Luiz Carlos Hauly (Podemos-PR) informa que foi homenageado por membros do Pacto de Brasília, que reúne entidades da administração tributária, por sua atuação em defesa da justiça fiscal e pela valorização da gestão tributária dos entes federados.

Ao agradecer a homenagem, Luiz Carlos Hauly enfatiza a importância dos mais de 40 mil auditores fiscais que arrecadam anualmente três trilhões e 300 bilhões de reais aos cofres públicos. Ele expressa sua admiração pela categoria e destaca o papel fundamental da profissão na organização de um Estado democrático.

Direitos Humanos

Os deputados proibiram condenado por crime sexual de trabalhar com crianças e adolescentes. O repórter José Carlos Oliveira tem mais detalhes sobre a medida que, agora, será analisada pelo Senado Federal.

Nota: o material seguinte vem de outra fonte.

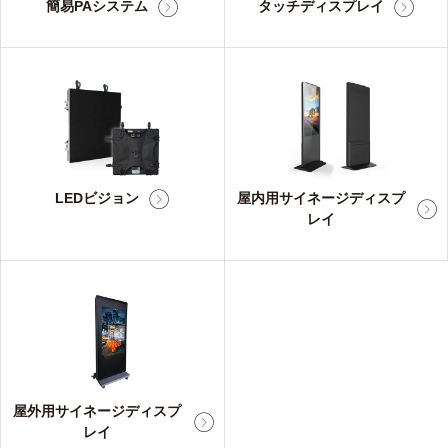
簡易PAシステム
タッチディスプレイ
LEDビジョン
屋内用サイネージディスプ
レイ
屋外用サイネージディスプ
レイ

A Câmara dos Deputados aprovou (em 07/12) projeto de lei (PL 6477/19) para proibir que condenados por crimes sexuais contra crianças e adolescentes voltem a trabalhar com esse público. O texto altera o Código Penal e o Estatuto da Criança e do Adolescente, que já preveem uma série de penas para esses criminosos. O relator da proposta, deputado Diego Garcia (Republicanos-PR), defendeu ajustes nessa legislação.

Diego Garcia: Infelizmente, hoje, não há regra no nosso sistema jurídico que proíba o condenado por crime contra a dignidade de crianças e adolescentes de continuar exercendo a atividade profissional que envolva criança ou adolescente. A proposta vem justamente preencher essa lacuna, porque entende que a condenação do criminoso por si só não dá a garantia de que ele não voltará a cometer o crime, sendo necessários mecanismos mais eficazes e leis mais duras para a prevenção de crimes sexuais, considerando a gravidade e a consequência desses absurdos.

O Ministério da Saúde informa que, entre 2015 e 2021, foram notificados 83.571 casos de violência sexual contra crianças e 119.377 contra adolescentes, totalizando mais de 200 mil casos. Diego Garcia defende que os ambientes onde crianças e adolescentes convivem, como escolas e clínicas, sejam espaços de enfrentamento dos crimes contra a dignidade sexual infanto-juvenil.

Diego Garcia: Não podemos permitir que uma pessoa que cometa abuso sexual de vítimas vulneráveis ainda possa ser o professor, o pediatra, o psicopedagogo delas. A violência contra crianças e adolescentes muitas vezes é silenciosa. Temos que protegê-los.

A proposta que proíbe condenado por crime sexual de trabalhar com crianças e adolescentes é de autoria do deputado Lucas Redecker (PSDB-RS). O texto seguiu para a análise do Senado.